**Task objective:** Give the number of lines in the data below that contain "hướng", and only that number.

**Recorded data:**

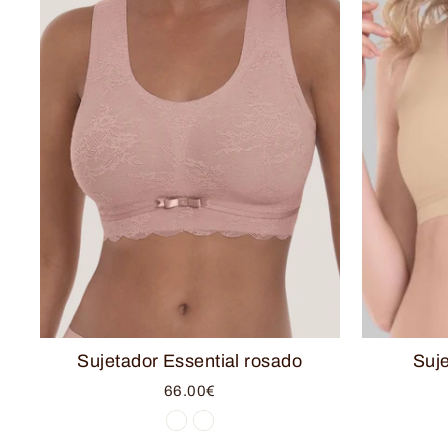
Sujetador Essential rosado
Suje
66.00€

* * *

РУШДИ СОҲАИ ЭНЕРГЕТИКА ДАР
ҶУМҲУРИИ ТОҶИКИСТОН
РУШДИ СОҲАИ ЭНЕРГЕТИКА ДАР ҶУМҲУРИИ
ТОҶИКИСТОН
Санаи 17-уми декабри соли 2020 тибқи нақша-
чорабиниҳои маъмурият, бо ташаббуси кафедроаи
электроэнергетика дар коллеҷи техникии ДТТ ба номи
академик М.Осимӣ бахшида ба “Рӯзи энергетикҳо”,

---

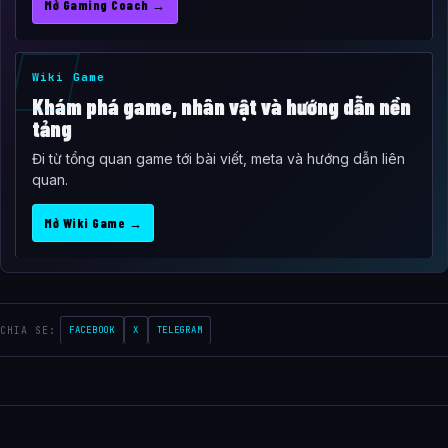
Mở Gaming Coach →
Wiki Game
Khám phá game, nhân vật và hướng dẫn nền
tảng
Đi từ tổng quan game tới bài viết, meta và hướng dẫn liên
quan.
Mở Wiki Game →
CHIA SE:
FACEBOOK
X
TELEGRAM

**Output for this exercise:** 2